A rotary face valve for beverage filling machines provides a housing assembly defining a closed chamber. The stationary valving surface is provided open to the chamber, and a valve rotor is journaled in the chamber in engagement with the stationary valve surface. The chamber is pressurized to a pressure closely approaching the pressure of the beverage being valved so that a low differential pressure exists between the chamber and the port through which the beverage flows. This minimizes the tendency to encounter leakage. The rotor is supported by a shaft which is journaled in spaced bearings so that eccentric force applied to the operating shaft is absorbed by the bearings and is not transmitted to the rotor. Further, the rotor is connected to the operating shaft with sufficient freedom to ensure that the rotor properly engages the valve surface in a uniform manner. A drain is provided for the rotor chamber so that any leakage which might occur into the chamber can be drained from the valve without contaminating the adjacent portions of the machine.

Description

This is a divisional of application Ser. No. 07/853,114, filed Mar. 18, 1992.
BACKGROUND OF THE INVENTION
This invention relates generally to systems for filling carbonated beverage containers, and more particularly, to a novel and improved valve for such machines.
PRIOR ART
Beverage containers, such as beer cans and bottles are often automatically filled in a carousel-type filling machine. Such machines sequentially transport the containers around a circular path between an inlet or supply conveyor and an exit or discharge conveyor. Some beverages, such as beer, are carbonated prior to the container filling operations and must be held at a pressure high enough to prevent loss of the carbonation at the temperature at which the beverage supply is maintained.
Typically, the carousel is provided with a large number of rotary face valves which move with the associated container around the circular path and are operated by adjacent cams through a predetermined cycle of operations to fill the container as it moves from the carousel supply to the carousel discharge.
In order to obtain high production rates, the carousels provide a large number of valves and filling stations around its periphery so that high production rates can be obtained with relatively low rates of rotation. For example, a carousel filler having 100 filling stations operating at 15 RPM can fill 1,500 containers per minute.
In some filler machines, the rotary face valves have a body and a rotor formed with passages in the valve face which are interconnected in a desired manner as the rotor is progressively moved through a predetermined number of positions by engagement between arms formed on the rotor and cams mounted adjacent to the path of valve movement. In such valves, a disc of Teflon has been mounted on the valve face of the body to provide dynamic sealing engagement with the rotor.
Such valves tend to function and seal well only at relatively low pressures, in the order of 20-25 PSI. Since the pressure required to prevent loss of carbonation is a function of temperature, and in the case of beer far exceeds 25 PSI at room temperatures, it has been the practice to chill the beer supply to the filler so that the carbonation is not lost at a pressure of about 20-25 PSI. This has required expensive chilling equipment and resulted in substantial expense to maintain and operate the chilling equipment.

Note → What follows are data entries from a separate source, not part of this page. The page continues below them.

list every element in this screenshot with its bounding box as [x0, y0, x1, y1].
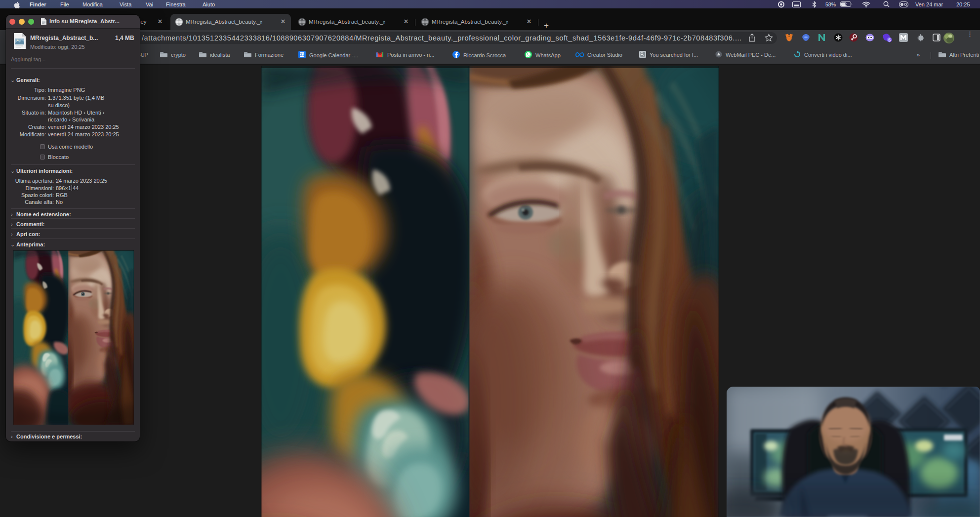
svg-text:5: 5: [888, 38, 891, 42]
svg-text:31: 31: [300, 52, 304, 57]
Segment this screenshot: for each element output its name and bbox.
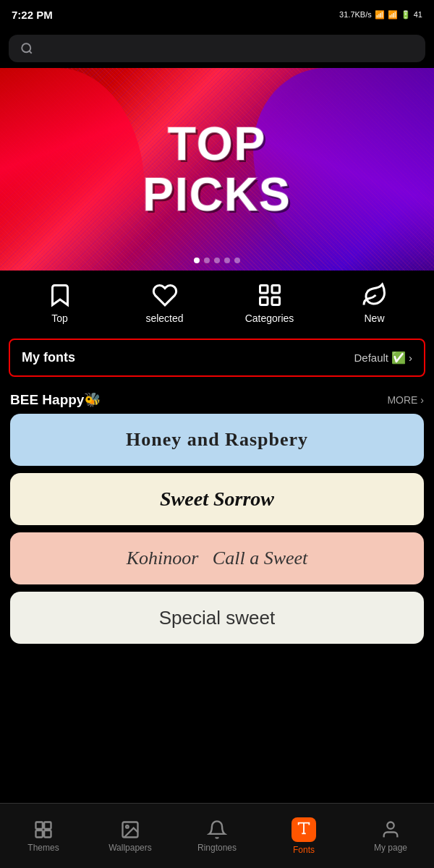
hero-banner: TOP PICKS	[0, 68, 434, 271]
font-card-2-text: Sweet Sorrow	[160, 488, 274, 511]
bottom-nav-mypage[interactable]: My page	[362, 820, 420, 853]
fonts-active-bg	[292, 817, 316, 842]
svg-rect-7	[44, 822, 51, 828]
search-bar[interactable]	[9, 35, 425, 62]
hero-line1: TOP	[168, 118, 266, 170]
nav-icons-row: Top selected Categories New	[0, 271, 434, 330]
hero-dot-1	[194, 258, 200, 263]
svg-rect-4	[260, 297, 268, 305]
bottom-nav: Themes Wallpapers Ringtones Fonts My pag…	[0, 803, 434, 868]
nav-top-label: Top	[51, 312, 68, 324]
bookmark-icon	[47, 282, 73, 308]
my-fonts-label: My fonts	[22, 350, 75, 365]
svg-rect-5	[272, 297, 280, 305]
svg-point-11	[126, 825, 129, 828]
svg-line-1	[29, 51, 31, 53]
nav-new-label: New	[364, 312, 384, 324]
ringtones-icon	[207, 820, 227, 840]
heart-icon	[152, 282, 178, 308]
hero-dot-2	[204, 258, 210, 263]
section-header: BEE Happy🐝 MORE ›	[0, 386, 434, 414]
font-card-3[interactable]: Kohinoor Call a Sweet	[10, 532, 424, 584]
wifi-icon: 📶	[388, 10, 398, 20]
wallpapers-icon	[120, 820, 140, 840]
network-speed: 31.7KB/s	[339, 10, 372, 19]
hero-dot-4	[224, 258, 230, 263]
font-card-4-text: Special sweet	[159, 607, 275, 629]
font-card-2[interactable]: Sweet Sorrow	[10, 473, 424, 525]
default-label: Default	[354, 352, 388, 364]
nav-categories-label: Categories	[245, 312, 294, 324]
search-icon	[20, 42, 33, 55]
svg-rect-2	[260, 286, 268, 294]
font-card-1-text: Honey and Raspbery	[126, 429, 308, 451]
nav-selected-label: selected	[145, 312, 183, 324]
svg-point-0	[22, 43, 30, 52]
font-cards: Honey and Raspbery Sweet Sorrow Kohinoor…	[0, 414, 434, 644]
status-icons: 31.7KB/s 📶 📶 🔋 41	[339, 10, 422, 20]
mypage-icon	[380, 820, 401, 840]
hero-dot-5	[234, 258, 240, 263]
svg-rect-8	[36, 830, 43, 837]
bottom-nav-fonts[interactable]: Fonts	[275, 817, 333, 855]
svg-rect-3	[272, 286, 280, 294]
nav-categories[interactable]: Categories	[241, 282, 299, 324]
signal-icons: 📶	[375, 10, 385, 20]
bottom-ringtones-label: Ringtones	[197, 843, 237, 853]
nav-top[interactable]: Top	[31, 282, 89, 324]
fonts-icon	[296, 820, 312, 836]
font-card-4[interactable]: Special sweet	[10, 592, 424, 644]
status-bar: 7:22 PM 31.7KB/s 📶 📶 🔋 41	[0, 0, 434, 29]
font-card-1[interactable]: Honey and Raspbery	[10, 414, 424, 466]
bottom-nav-wallpapers[interactable]: Wallpapers	[101, 820, 159, 853]
my-fonts-right: Default ✅ ›	[354, 351, 412, 365]
bottom-mypage-label: My page	[374, 843, 407, 853]
nav-new[interactable]: New	[346, 282, 404, 324]
bottom-fonts-label: Fonts	[293, 845, 315, 855]
svg-rect-6	[36, 822, 43, 828]
check-icon: ✅	[391, 351, 406, 365]
hero-dot-3	[214, 258, 220, 263]
nav-selected[interactable]: selected	[136, 282, 194, 324]
section-title: BEE Happy🐝	[10, 391, 101, 408]
hero-title: TOP PICKS	[142, 119, 292, 221]
bottom-wallpapers-label: Wallpapers	[109, 843, 152, 853]
status-time: 7:22 PM	[12, 9, 53, 21]
battery-icon: 🔋	[401, 10, 411, 20]
bottom-themes-label: Themes	[27, 843, 59, 853]
hero-dots	[194, 258, 240, 263]
bottom-nav-themes[interactable]: Themes	[14, 820, 72, 853]
svg-rect-9	[44, 830, 51, 837]
grid-icon	[257, 282, 283, 308]
section-more-button[interactable]: MORE ›	[387, 394, 424, 406]
my-fonts-row[interactable]: My fonts Default ✅ ›	[9, 339, 425, 377]
bottom-nav-ringtones[interactable]: Ringtones	[188, 820, 246, 853]
font-card-3-text: Kohinoor Call a Sweet	[127, 548, 308, 569]
hero-line2: PICKS	[142, 169, 292, 221]
leaf-icon	[362, 282, 388, 308]
battery-level: 41	[414, 10, 422, 19]
themes-icon	[33, 820, 54, 840]
chevron-icon: ›	[409, 352, 412, 364]
svg-point-14	[387, 822, 393, 828]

Further, after filling and sealing, the beer is usually pasteurized with heat. Heating the chilled beer requires more equipment and uses more energy than would be required if the beer were initially at room temperature.

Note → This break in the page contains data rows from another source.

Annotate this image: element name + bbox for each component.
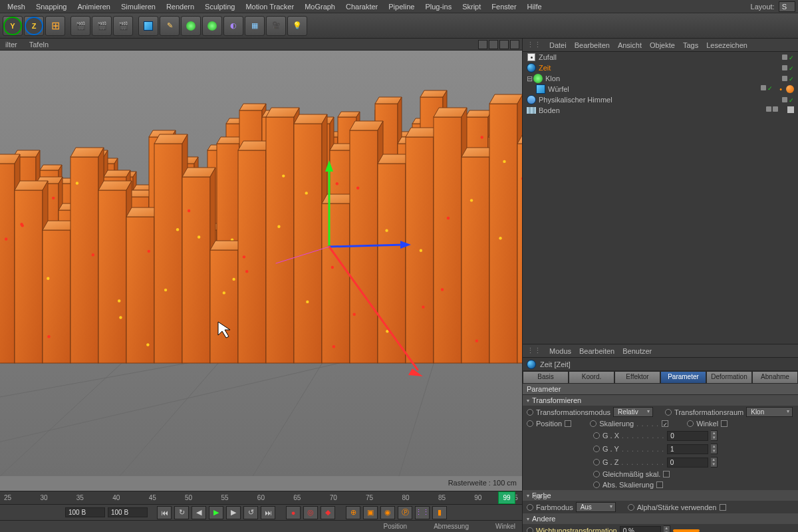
tab-abnahme[interactable]: Abnahme: [752, 371, 798, 383]
radio-position[interactable]: [527, 420, 533, 427]
autokey-button[interactable]: ◎: [303, 506, 318, 519]
attr-menu-modus[interactable]: Modus: [549, 347, 571, 355]
expand-toggle-icon[interactable]: ⊟: [527, 74, 533, 83]
animation-autokey-button[interactable]: 🎬: [92, 16, 112, 36]
menu-sculpting[interactable]: Sculpting: [200, 1, 239, 12]
subsection-transformieren[interactable]: Transformieren: [523, 395, 798, 406]
object-manager[interactable]: Zufall ✓ Zeit ✓ ⊟ Klon ✓ Würfel ✓ •: [523, 52, 798, 344]
radio-gy[interactable]: [593, 446, 600, 452]
viewport-layout-icon[interactable]: [510, 40, 519, 49]
object-row-klon[interactable]: ⊟ Klon ✓: [523, 73, 798, 84]
object-row-zufall[interactable]: Zufall ✓: [523, 52, 798, 63]
tab-basis[interactable]: Basis: [523, 371, 569, 383]
axis-y-button[interactable]: Y: [3, 16, 23, 36]
radio-winkel[interactable]: [687, 420, 694, 427]
checkbox-winkel[interactable]: [721, 420, 728, 427]
object-row-zeit[interactable]: Zeit ✓: [523, 63, 798, 73]
loop-button[interactable]: ↻: [174, 506, 189, 519]
tab-deformation[interactable]: Deformation: [706, 371, 752, 383]
generator-2-button[interactable]: [202, 16, 222, 36]
spinner-gy[interactable]: ▲▼: [711, 444, 718, 454]
goto-start-button[interactable]: ⏮: [157, 506, 172, 519]
object-row-wuerfel[interactable]: Würfel ✓ •: [523, 84, 798, 94]
input-gz[interactable]: [667, 458, 708, 467]
radio-transformmodus[interactable]: [527, 409, 533, 416]
radio-transformraum[interactable]: [665, 409, 672, 416]
radio-gleich[interactable]: [593, 471, 600, 477]
spinner-gx[interactable]: ▲▼: [711, 430, 718, 441]
clip-button[interactable]: ▮: [432, 506, 447, 519]
spline-pen-button[interactable]: ✎: [160, 16, 180, 36]
world-axis-button[interactable]: ⊞: [45, 16, 65, 36]
primitive-cube-button[interactable]: [138, 16, 158, 36]
input-wichtung[interactable]: [620, 526, 661, 533]
step-forward-button[interactable]: ▶: [226, 506, 241, 519]
radio-alpha[interactable]: [628, 504, 634, 511]
input-gx[interactable]: [667, 431, 708, 441]
menu-hilfe[interactable]: Hilfe: [523, 1, 547, 12]
menu-mesh[interactable]: Mesh: [3, 1, 30, 12]
subsection-andere[interactable]: Andere: [523, 513, 798, 524]
rot-filter-button[interactable]: ◉: [380, 506, 395, 519]
viewport-rotate-icon[interactable]: [499, 40, 509, 49]
dropdown-farbmodus[interactable]: Aus: [576, 502, 616, 512]
loop-fwd-button[interactable]: ↺: [243, 506, 258, 519]
layout-dropdown[interactable]: S: [779, 1, 795, 12]
checkbox-gleich[interactable]: [663, 471, 670, 477]
object-row-boden[interactable]: Boden: [523, 105, 798, 116]
objmgr-menu-objekte[interactable]: Objekte: [650, 41, 675, 49]
pla-filter-button[interactable]: ⋮⋮: [415, 506, 430, 519]
attr-menu-benutzer[interactable]: Benutzer: [622, 347, 652, 355]
record-button[interactable]: ●: [286, 506, 301, 519]
dropdown-transformraum[interactable]: Klon: [746, 407, 793, 417]
deformer-button[interactable]: ◐: [223, 16, 243, 36]
menu-charakter[interactable]: Charakter: [341, 1, 382, 12]
animation-key-button[interactable]: 🎬: [113, 16, 133, 36]
timeline-playhead[interactable]: 99: [498, 491, 515, 504]
texture-tag-icon[interactable]: [787, 106, 794, 113]
dropdown-transformmodus[interactable]: Relativ: [613, 407, 653, 417]
menu-motiontracker[interactable]: Motion Tracker: [241, 1, 299, 12]
radio-abs[interactable]: [593, 481, 600, 488]
menu-animieren[interactable]: Animieren: [72, 1, 115, 12]
environment-button[interactable]: ▦: [245, 16, 265, 36]
param-filter-button[interactable]: Ⓟ: [398, 506, 412, 519]
checkbox-skalierung[interactable]: [662, 420, 668, 427]
spinner-gz[interactable]: ▲▼: [711, 457, 718, 467]
goto-end-button[interactable]: ⏭: [261, 506, 275, 519]
animation-record-button[interactable]: 🎬: [70, 16, 90, 36]
slider-wichtung[interactable]: [673, 529, 700, 532]
viewport-move-icon[interactable]: [478, 40, 487, 49]
viewport-zoom-icon[interactable]: [489, 40, 498, 49]
radio-wichtung[interactable]: [527, 527, 533, 532]
tab-parameter[interactable]: Parameter: [660, 371, 706, 383]
viewport-menu-filter[interactable]: ilter: [3, 40, 20, 49]
frame-start-field[interactable]: [65, 507, 105, 517]
menu-skript[interactable]: Skript: [458, 1, 485, 12]
menu-plugins[interactable]: Plug-ins: [420, 1, 456, 12]
menu-fenster[interactable]: Fenster: [487, 1, 521, 12]
frame-end-field[interactable]: [108, 507, 148, 517]
checkbox-abs[interactable]: [656, 481, 663, 488]
play-button[interactable]: ▶: [209, 506, 223, 519]
menu-mograph[interactable]: MoGraph: [300, 1, 340, 12]
radio-gz[interactable]: [593, 459, 600, 466]
objmgr-menu-lesezeichen[interactable]: Lesezeichen: [706, 41, 747, 49]
menu-pipeline[interactable]: Pipeline: [384, 1, 419, 12]
camera-button[interactable]: 🎥: [266, 16, 286, 36]
objmgr-menu-tags[interactable]: Tags: [683, 41, 698, 49]
light-button[interactable]: 💡: [287, 16, 307, 36]
pos-filter-button[interactable]: ⊕: [346, 506, 360, 519]
generator-button[interactable]: [181, 16, 201, 36]
input-gy[interactable]: [667, 444, 708, 454]
object-row-himmel[interactable]: Physikalischer Himmel ✓: [523, 94, 798, 105]
checkbox-alpha[interactable]: [720, 504, 726, 511]
tab-effektor[interactable]: Effektor: [614, 371, 660, 383]
menu-snapping[interactable]: Snapping: [31, 1, 72, 12]
subsection-farbe[interactable]: Farbe: [523, 490, 798, 501]
menu-rendern[interactable]: Rendern: [162, 1, 199, 12]
scale-filter-button[interactable]: ▣: [363, 506, 378, 519]
3d-viewport[interactable]: Rasterweite : 100 cm: [0, 51, 522, 491]
attr-menu-bearbeiten[interactable]: Bearbeiten: [579, 347, 614, 355]
material-tag-icon[interactable]: [786, 85, 794, 93]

Another problem is encountered with existing rotary face valves. The entire system must be flushed and cleaned with hot cleaning solution from time-to-time. In practice, the Teflon disc used in the past in the face valves tended to degrade when exposed to cleaning temperatures causing leakage.
Further, in the existing valve, the rotor has been integrally formed with the arms which engage the cams to shift the rotor from one position to another. Therefore, the eccentric actuating forces applied to the rotor by the cams to produce the indexing movement tended to lift, or cant, the rotor. These forces, in themselves, tended to produce leakage. Consequently, in the past, it has been necessary to apply excessive forces to the valve face to prevent these eccentrically applied forces from producing leakage.

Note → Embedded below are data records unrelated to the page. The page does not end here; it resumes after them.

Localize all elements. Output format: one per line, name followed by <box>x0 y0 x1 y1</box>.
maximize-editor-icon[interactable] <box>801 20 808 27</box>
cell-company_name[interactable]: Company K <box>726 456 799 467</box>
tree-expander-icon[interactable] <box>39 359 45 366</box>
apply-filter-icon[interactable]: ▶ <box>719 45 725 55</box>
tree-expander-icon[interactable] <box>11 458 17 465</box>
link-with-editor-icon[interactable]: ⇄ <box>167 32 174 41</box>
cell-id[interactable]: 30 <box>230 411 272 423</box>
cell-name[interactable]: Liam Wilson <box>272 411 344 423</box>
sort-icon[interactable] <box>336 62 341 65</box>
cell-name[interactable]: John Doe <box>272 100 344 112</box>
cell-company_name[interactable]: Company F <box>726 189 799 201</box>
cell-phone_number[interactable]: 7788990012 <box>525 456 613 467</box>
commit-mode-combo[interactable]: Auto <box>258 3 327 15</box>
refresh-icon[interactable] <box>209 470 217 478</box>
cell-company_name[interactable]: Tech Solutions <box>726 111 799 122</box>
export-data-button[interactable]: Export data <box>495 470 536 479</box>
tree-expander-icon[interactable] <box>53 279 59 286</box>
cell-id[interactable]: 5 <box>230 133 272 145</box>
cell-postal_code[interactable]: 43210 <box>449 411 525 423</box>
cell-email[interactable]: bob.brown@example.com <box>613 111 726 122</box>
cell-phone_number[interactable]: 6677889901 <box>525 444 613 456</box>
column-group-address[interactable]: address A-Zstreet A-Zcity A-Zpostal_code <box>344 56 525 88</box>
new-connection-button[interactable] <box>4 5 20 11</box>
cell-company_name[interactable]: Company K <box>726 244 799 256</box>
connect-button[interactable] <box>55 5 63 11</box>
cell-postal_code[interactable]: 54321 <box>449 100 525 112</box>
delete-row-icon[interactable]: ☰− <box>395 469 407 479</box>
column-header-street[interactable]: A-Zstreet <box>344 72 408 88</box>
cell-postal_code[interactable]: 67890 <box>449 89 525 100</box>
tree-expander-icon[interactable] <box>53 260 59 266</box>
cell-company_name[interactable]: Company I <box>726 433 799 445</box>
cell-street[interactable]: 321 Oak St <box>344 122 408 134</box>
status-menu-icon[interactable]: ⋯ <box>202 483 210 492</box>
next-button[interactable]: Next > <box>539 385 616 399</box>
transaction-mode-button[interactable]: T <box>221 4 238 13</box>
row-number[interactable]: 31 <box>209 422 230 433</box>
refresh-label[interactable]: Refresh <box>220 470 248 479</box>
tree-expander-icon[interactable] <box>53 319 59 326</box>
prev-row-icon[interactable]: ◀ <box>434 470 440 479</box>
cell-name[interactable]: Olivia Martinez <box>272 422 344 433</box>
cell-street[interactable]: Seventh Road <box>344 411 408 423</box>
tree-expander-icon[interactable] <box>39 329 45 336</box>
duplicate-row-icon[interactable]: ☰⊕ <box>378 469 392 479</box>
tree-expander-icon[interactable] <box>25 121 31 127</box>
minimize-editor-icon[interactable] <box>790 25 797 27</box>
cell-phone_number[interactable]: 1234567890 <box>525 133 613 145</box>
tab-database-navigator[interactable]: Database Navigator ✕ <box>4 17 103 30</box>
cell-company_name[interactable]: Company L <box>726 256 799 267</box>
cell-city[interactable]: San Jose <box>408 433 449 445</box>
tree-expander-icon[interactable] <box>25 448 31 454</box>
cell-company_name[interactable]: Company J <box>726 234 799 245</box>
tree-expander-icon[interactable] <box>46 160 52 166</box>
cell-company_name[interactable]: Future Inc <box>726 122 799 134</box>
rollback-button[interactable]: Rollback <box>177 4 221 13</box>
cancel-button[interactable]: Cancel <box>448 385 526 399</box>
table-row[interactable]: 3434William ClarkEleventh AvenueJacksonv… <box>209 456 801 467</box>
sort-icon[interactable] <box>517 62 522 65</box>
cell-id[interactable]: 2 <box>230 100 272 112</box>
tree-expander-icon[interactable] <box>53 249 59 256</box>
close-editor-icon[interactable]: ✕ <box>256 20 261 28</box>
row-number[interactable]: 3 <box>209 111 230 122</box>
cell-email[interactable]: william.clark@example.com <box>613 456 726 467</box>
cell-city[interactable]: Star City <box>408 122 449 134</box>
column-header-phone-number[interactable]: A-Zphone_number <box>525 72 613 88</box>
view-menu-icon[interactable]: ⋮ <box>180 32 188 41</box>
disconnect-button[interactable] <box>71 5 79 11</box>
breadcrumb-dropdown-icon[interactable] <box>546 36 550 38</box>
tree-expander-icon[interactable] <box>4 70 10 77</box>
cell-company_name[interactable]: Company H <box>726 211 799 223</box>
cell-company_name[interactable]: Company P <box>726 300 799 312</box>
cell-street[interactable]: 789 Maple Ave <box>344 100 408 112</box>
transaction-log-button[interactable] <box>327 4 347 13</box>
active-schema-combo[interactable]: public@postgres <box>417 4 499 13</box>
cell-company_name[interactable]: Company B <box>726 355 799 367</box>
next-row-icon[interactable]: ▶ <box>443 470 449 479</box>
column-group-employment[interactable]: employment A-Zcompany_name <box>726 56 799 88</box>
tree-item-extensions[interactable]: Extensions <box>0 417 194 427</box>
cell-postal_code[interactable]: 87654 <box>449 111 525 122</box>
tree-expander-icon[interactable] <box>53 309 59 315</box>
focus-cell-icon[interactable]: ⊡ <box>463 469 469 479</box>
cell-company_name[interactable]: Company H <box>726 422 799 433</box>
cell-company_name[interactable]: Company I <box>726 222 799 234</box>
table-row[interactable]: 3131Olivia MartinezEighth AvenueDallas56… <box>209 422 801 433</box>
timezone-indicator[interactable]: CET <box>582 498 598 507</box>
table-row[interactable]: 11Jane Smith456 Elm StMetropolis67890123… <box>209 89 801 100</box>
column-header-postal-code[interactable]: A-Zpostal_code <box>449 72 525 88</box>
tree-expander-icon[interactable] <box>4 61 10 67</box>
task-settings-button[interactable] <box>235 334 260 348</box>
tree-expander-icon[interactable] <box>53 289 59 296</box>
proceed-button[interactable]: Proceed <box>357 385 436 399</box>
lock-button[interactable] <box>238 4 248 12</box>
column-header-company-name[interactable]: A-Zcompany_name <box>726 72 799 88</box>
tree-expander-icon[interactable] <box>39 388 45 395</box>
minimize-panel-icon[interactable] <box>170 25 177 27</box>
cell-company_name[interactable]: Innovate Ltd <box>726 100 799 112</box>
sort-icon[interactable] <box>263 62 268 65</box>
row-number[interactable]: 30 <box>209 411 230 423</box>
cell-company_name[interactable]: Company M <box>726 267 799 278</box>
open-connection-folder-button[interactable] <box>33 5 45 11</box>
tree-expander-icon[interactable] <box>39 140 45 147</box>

Still further, in such prior valves, any leakage which occurred escaped to the adjacent portions of the machine and resulted in problems in maintaining cleanliness within the machine itself.
Further, because it was necessary to apply considerable force between the rotor and the mating Teflon disc, in order to maintain proper sealing, the problem of wear has been accentuated.
SUMMARY OF THE INVENTION
The present invention provides a novel and improved rotary valve capable of operating at pressures sufficient to maintain carbonation of a beverage, such as beer, even at room temperatures. Such pressure may, for example, be in the order of 80 PSI. Further, such valve is capable of withstanding the relatively high temperatures encountered during the system cleaning operation.
The valve is structured so that the differential pressure across the sealing surface is low. This eliminates the need for excessively high surface contact pressures between the valve rotor and the non-metallic sealing disc. Further, the valve shaft carrying the arms which engage the cams as the valve is actuated from one position to the next, is journaled in substantially spaced bearings. These bearings are sized and spaced so as to fully absorb any eccentric loads applied to the shaft by the operating cams. Further, the shaft is connected to the valve rotor with sufficient freedom so that the valve rotor is free to properly seat itself against the mating non-metallic valve face. Further, with the present invention, a structure is provided in which any leakage which might occur is confined to a drain system and cannot reach the environment or adjacent portions of the machine so as to provide a problem in cleanliness.
Still further, in accordance with the present invention, all of the metallic elements are positioned and supported within non-metallic materials which have self-lubricating qualities. Therefore, lubricants are not required to prevent wear. Consequently, lubricant contamination is completely avoided. Further, the non-metallic materials selected are substantially immune to damage or warpage resulting from the relatively high temperatures required during cleaning operations. Still further, excessive sealing forces are not required, so wear is reduced, with resulting saving in maintenance costs.
In the illustrated embodiment of a valve, in accordance with the present invention, the valve body is provided with connections which are compatible with prior art installations. Therefore, the present valve can be substituted as a replacement valve for existing prior art valves without any substantial plumbing modification.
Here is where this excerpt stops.